Bun and distroless: design choices

Why the agent runs on Bun and ships in a distroless image.

The agent's runtime choices are deliberate. They shape the image size, the operator surface, and the security posture in production.

Bun

The agent runs on Bun rather than Node.js. The decisions Bun makes for us:

  • Native TypeScript execution. Source files run directly, with no transpile step in the build pipeline.
  • Embedded SQLite. The bun:sqlite module replaces better-sqlite3. Loses the build dependency on python, make, and g++. The container image shrinks accordingly.
  • Native fetch. axios is gone. One fewer dependency, one fewer attack surface.
  • Native scheduling. setInterval is enough; node-cron is not in the dependency graph.
  • Automatic .env loading. dotenv is gone for the agent's needs.

The trade-off is that Bun is younger than Node and the ecosystem's edge cases sometimes show up. The agent's dependencies are deliberately narrow to limit exposure.

Distroless

The runtime image is oven/bun:1-distroless.

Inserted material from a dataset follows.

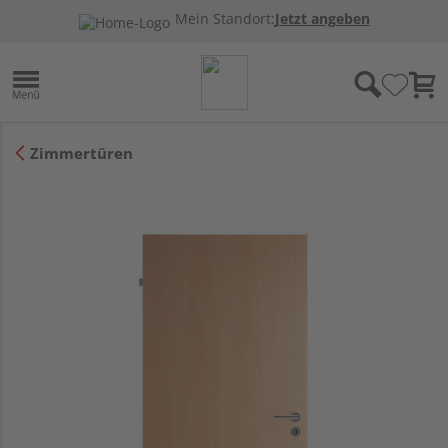
Mein Standort:
Jetzt angeben
Zimmertüren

The trade-offs:

  • No shell. sh, bash, busybox, curl, wget, and every other utility are absent. An attacker who reaches the container has no shell to drop into.
  • No package manager. No apk, apt, or anything that can install code at runtime.
  • Smaller surface. The image contains the Bun binary, libc, and the agent's source. Nothing else.

Operational consequence: do not kubectl exec -it into the container expecting a shell. Diagnose through the dashboard, through logs, and through restart-and-observe.

Single-file source

The runtime entry is src/index.ts. Surrounding modules (buffer.ts, drain.ts, dashboard.ts, status.ts, sources/*) are ESM imports. There is no bundler step before shipping. The image carries the source verbatim, runs it under Bun, and that is the entire chain from git clone to running process.

Image size

The runtime image is roughly 40MB on linux/amd64. The Bun distroless base is most of that; the agent's own code adds a few hundred kilobytes. Pull time on a fresh node is dominated by the base layer; tag-based caching makes subsequent pulls nearly instant.

Standalone binary

bun build --compile produces a single-file executable per platform. The binary embeds the Bun runtime and every dependency, so a release-binary install reduces to "download, chmod, run" with no runtime install on the host.

Per-tag CI publishes five binaries to github.com/useobserver/agent/releases: linux-x64, linux-arm64, darwin-x64, darwin-arm64, and windows-x64.exe, plus a SHA256SUMS file for verification.

The binary path is the lightest install but offers fewer guardrails than the container path. Use the container image when you want isolation (separate user namespace), a single upgrade mechanism shared with other services, or tag-based version pinning at the container-runtime layer. Use the binary on constrained or air-gapped hosts that should not run Docker at all.

Binaries are produced from the same source as the container — the build entry is src/index.ts either way. Runtime flags can be forwarded to the embedded Bun via BUN_OPTIONS; see bun.com/docs/bundler/executables.